▸ **WORK TO BE COMPLETED**:
The expected answer is a bare count of the lines in the data below that contain "bones".

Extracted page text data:
——————————

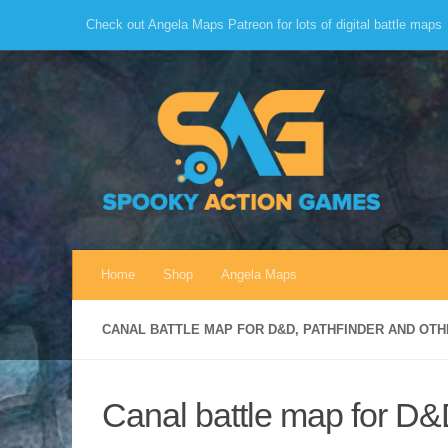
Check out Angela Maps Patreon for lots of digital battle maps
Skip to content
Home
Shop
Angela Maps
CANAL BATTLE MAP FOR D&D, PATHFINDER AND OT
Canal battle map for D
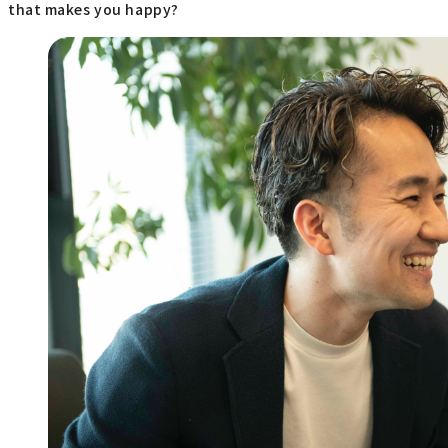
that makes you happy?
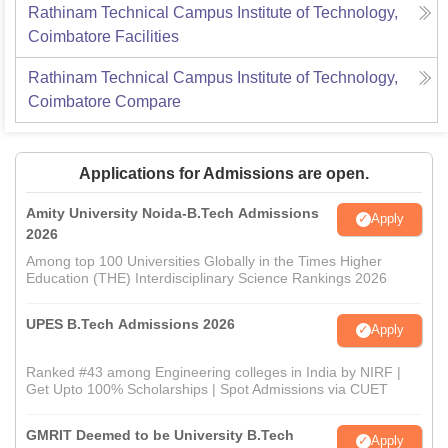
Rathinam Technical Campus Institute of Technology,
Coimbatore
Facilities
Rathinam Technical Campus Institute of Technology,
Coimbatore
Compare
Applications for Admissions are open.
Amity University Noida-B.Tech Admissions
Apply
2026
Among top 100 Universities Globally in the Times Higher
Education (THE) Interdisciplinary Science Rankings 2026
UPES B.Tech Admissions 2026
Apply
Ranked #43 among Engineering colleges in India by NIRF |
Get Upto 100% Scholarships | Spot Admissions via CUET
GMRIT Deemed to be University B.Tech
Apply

——————————

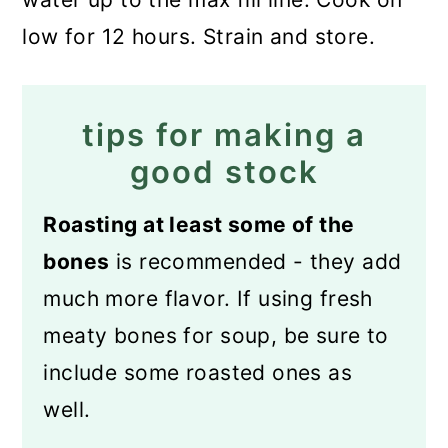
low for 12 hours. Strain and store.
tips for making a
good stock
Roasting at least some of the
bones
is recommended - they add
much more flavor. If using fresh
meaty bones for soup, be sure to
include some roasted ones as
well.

——————————

▸ **RESULT**:
2